Con il passare del tempo le coperture di cemento-amianto incorrono in deterioramento con conseguenti problemi, come perdita di efficienza della copertura, presenza di lesioni, sfaldamenti, crepe, perdita di tenuta delle guarnizioni o dei fissaggi danno luogo ad infiltrazioni, gocciolamenti, etc;
la perdita di coesione con la matrice cementizia provoca un rilascio maggiore delle fibre e maggiori rischi per la salute, inoltre interventi riparativi in seguito a danni avuti da agenti atmosferici, ragioni estetiche o rivalutazioni dell’ immobile rendono necessaria la rimozione.

RIMOZIONE

Con la rimozione si intende lo smantellamento e la sostituzione di una copertura in cemento-amianto con una nuova esente da amianto.
Le procedure per la rimozione sono l’allestimento del cantiere rispettando la normativa antinfortunistica e di sicurezza contro il rischio di infortuni, cadute dall’ alto e sfondamento delle lastre.
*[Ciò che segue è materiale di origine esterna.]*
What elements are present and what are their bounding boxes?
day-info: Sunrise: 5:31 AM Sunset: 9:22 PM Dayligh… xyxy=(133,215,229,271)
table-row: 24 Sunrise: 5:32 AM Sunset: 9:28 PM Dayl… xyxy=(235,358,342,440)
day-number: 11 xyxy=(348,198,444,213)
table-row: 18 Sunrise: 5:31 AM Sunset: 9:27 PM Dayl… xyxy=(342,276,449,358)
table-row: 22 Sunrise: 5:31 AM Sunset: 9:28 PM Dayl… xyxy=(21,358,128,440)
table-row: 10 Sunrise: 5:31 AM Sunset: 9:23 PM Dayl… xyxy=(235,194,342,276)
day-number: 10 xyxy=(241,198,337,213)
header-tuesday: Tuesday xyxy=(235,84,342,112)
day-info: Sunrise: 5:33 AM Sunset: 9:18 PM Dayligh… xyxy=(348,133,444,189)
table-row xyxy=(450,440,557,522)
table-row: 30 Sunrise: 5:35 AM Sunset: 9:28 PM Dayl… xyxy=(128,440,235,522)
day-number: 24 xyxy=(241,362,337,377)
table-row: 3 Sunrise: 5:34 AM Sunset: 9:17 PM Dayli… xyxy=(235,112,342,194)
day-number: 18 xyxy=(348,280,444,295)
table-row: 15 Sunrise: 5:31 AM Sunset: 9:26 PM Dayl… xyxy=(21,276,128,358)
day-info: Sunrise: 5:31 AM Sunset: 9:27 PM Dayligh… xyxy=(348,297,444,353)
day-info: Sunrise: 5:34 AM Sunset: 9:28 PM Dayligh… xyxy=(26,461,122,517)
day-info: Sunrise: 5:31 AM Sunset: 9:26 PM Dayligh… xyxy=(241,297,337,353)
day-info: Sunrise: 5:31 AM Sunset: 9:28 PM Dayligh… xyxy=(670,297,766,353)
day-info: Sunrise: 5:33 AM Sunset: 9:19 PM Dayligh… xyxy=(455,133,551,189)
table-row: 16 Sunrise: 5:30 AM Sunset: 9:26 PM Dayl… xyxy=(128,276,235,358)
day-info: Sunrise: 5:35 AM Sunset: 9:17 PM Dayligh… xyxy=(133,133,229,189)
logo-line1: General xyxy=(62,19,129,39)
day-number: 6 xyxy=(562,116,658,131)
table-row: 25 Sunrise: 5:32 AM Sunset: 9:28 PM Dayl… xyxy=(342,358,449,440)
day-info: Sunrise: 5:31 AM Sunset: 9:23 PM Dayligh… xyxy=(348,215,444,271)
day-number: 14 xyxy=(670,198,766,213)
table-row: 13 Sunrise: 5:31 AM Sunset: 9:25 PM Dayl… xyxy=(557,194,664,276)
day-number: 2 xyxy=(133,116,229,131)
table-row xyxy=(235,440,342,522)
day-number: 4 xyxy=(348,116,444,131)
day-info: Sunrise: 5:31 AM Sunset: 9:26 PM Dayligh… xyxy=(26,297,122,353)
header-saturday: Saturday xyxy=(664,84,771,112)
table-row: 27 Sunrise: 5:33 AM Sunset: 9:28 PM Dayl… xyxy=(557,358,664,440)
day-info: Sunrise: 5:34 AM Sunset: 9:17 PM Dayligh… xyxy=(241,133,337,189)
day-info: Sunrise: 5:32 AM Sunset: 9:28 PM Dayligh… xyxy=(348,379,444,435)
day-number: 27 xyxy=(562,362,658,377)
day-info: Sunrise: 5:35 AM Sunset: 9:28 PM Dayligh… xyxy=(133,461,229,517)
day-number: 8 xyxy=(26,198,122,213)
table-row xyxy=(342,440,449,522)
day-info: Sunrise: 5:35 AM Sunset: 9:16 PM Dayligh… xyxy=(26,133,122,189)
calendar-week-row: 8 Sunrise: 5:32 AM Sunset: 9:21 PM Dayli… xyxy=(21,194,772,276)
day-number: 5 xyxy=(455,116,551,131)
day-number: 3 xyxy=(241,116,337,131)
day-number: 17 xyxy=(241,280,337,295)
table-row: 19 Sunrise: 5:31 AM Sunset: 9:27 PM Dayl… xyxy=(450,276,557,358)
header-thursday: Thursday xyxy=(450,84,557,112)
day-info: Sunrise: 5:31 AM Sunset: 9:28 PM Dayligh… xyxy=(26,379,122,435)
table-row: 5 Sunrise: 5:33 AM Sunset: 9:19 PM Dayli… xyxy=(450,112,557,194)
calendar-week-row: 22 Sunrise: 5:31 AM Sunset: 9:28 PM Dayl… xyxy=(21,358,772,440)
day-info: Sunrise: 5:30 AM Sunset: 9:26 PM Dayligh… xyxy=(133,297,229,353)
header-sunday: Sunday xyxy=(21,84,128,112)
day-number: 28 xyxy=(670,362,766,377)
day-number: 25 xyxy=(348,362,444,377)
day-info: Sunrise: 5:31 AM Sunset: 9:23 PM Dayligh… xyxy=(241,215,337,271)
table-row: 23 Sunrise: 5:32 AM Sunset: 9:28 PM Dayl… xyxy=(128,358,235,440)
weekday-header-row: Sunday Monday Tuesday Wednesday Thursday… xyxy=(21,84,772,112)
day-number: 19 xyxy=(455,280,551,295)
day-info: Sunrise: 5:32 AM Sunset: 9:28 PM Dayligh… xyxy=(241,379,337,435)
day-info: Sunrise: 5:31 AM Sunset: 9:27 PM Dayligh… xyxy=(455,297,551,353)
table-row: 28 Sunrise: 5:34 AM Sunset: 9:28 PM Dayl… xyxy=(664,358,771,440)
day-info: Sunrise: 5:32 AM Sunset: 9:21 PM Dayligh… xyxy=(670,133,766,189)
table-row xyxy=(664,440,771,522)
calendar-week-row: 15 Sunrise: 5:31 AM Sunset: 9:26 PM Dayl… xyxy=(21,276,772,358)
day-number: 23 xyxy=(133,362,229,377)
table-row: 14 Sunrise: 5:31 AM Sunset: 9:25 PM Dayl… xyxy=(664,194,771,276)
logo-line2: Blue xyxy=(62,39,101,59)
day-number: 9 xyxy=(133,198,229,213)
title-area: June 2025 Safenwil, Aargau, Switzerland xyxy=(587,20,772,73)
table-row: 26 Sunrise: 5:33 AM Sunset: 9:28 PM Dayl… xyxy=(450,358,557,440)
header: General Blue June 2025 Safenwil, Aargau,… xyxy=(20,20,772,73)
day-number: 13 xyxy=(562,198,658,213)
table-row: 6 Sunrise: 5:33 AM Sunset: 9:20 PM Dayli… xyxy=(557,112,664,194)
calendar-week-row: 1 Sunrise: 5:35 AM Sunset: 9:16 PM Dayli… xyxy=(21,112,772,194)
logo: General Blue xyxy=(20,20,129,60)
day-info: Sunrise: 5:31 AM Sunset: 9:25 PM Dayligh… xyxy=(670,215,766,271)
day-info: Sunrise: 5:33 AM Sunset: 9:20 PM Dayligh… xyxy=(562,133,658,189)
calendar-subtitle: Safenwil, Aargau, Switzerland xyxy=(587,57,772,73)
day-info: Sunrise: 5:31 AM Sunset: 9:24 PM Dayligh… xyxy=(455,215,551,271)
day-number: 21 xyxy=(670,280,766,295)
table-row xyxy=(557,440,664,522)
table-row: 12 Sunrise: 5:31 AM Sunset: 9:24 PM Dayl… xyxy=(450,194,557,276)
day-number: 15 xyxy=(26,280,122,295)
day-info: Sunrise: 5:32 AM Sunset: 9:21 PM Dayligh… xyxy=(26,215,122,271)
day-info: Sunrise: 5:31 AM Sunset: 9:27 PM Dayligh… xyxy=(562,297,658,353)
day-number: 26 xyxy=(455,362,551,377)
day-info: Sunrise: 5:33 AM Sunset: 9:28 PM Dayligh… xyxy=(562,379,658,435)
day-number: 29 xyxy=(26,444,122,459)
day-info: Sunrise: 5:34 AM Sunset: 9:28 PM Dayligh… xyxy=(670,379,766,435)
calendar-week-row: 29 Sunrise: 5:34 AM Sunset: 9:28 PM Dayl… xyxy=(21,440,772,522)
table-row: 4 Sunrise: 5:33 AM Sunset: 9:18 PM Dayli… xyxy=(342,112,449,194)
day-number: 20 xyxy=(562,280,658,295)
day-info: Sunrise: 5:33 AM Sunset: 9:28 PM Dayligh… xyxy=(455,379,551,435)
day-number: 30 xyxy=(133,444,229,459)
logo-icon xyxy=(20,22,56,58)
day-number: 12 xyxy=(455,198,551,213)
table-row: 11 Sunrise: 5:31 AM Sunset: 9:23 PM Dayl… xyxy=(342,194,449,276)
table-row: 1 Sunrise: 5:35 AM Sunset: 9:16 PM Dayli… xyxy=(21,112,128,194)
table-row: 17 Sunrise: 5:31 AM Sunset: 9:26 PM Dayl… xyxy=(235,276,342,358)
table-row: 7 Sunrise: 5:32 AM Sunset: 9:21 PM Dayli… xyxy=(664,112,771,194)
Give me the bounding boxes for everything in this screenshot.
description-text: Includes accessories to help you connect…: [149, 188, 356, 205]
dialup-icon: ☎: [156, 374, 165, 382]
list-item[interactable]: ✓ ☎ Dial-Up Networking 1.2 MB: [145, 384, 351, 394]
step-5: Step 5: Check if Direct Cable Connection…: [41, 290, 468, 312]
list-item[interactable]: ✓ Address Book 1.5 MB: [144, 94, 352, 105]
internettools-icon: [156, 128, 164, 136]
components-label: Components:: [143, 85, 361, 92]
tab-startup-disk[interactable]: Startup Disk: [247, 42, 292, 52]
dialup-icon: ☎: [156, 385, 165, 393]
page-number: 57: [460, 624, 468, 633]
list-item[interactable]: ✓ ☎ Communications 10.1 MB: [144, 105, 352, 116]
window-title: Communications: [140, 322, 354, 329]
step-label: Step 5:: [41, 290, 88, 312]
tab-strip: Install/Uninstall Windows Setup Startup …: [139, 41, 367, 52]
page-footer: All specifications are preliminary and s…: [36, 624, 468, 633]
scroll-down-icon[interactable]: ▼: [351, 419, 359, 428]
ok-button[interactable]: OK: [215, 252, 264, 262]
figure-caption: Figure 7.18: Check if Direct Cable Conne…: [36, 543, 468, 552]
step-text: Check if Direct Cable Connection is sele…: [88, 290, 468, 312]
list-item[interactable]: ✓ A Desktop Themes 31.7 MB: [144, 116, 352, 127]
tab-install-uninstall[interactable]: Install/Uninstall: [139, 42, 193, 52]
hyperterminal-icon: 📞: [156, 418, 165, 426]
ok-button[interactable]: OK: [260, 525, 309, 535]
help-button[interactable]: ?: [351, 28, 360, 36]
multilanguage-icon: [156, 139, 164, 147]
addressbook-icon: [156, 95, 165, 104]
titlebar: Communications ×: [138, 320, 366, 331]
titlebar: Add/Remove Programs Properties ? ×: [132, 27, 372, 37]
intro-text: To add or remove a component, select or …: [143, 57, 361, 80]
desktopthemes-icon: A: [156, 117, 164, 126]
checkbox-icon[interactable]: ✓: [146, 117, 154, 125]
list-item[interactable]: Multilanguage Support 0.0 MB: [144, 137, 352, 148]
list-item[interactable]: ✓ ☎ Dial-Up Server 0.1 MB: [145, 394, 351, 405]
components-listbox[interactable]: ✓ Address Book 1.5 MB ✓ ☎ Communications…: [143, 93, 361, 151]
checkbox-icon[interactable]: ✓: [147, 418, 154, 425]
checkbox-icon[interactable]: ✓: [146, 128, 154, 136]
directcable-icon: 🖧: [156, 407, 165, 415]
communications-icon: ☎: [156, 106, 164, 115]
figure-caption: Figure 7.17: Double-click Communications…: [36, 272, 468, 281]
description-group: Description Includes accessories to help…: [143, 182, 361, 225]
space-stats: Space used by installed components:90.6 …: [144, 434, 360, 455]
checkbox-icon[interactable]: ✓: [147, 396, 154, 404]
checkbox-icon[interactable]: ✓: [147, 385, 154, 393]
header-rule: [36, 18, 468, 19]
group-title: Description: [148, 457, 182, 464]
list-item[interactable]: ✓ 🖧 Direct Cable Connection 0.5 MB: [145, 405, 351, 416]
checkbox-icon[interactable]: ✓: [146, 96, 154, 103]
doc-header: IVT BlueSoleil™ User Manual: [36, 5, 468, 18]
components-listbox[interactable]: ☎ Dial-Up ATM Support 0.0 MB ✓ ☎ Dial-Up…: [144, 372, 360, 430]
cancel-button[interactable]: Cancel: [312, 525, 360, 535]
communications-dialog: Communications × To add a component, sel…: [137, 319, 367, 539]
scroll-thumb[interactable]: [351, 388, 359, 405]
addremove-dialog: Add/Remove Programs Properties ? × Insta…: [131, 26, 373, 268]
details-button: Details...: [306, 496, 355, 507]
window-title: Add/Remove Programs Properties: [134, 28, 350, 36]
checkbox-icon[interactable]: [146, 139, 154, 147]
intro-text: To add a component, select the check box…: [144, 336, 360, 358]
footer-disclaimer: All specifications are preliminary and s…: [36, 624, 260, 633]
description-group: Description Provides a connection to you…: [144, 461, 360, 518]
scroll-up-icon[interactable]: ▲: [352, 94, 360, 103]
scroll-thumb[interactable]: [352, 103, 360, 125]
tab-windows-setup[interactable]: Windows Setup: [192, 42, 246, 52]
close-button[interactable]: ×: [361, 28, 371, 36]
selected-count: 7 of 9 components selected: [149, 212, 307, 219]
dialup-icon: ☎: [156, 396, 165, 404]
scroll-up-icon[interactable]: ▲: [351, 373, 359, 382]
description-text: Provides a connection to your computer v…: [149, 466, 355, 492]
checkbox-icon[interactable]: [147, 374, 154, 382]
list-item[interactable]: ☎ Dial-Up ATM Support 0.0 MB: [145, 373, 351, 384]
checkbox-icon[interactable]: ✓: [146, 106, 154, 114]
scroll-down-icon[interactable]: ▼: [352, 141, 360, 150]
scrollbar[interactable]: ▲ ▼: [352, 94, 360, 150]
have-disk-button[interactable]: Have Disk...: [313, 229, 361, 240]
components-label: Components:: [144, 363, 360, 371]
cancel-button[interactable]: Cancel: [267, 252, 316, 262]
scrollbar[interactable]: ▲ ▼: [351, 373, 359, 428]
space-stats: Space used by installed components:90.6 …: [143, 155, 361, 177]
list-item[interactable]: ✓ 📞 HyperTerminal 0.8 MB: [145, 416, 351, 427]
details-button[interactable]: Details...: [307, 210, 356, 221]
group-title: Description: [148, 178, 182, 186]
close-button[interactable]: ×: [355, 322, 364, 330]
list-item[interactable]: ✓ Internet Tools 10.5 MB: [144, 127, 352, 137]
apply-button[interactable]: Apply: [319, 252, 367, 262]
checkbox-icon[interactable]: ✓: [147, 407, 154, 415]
Inoltre ogni operatore viene munito di appositi D.P.I. (Dispositivi di protezione individuale) e vengono eseguiti campionamenti per la misura delle fibre aerodisperse.
Dopo un trattamento iniziale di sostanze pellicolanti, si procede alla rimozione della copertura evitando interventi distruttivi, le lastre vengono impilate e calate a terra tramite mezzi di sollevamento, imballate e stoccate temporaneamente in cantiere o direttamente nel container destinato allo smaltimento.
Con la rimozione si ha l’ eliminazione radicale del rischio di amianto.

INCAPSULAMENTO

Con l’ incapsulamento si intende l’ eliminazione del rischio di rilascio delle fibre dalle coperture.
La copertura viene trattata con prodotti che inglobano le fibre di amianto e ne impediscono la dispersione.
Questa tipologia di intervento è indicata in caso di coperture in buono stato o inglobate in una struttura (impossibilitate nella rimozione).
Le procedure utilizzate sono le stesse usate nella rimozione.
L’ incapsulamento va ripetuto periodicamente.

SOVRACOPERTURA

Con la sovracopertura si ha l’ eliminazione del rilascio delle fibre di una copertura (confinamento) mediante la sovrapposizione di una nuova copertura.
Le procedure utilizzate sono le stesse usate nella rimozione e nell’ incapsulamento.
Può essere utilizzata anche su coperture in cattivo stato, la copertura non viene smaltita.
La sovracopertura per essere effettiva non deve presentare spazi vuoti e deve fungere da camera stagna per la copertura in cemento-amianto.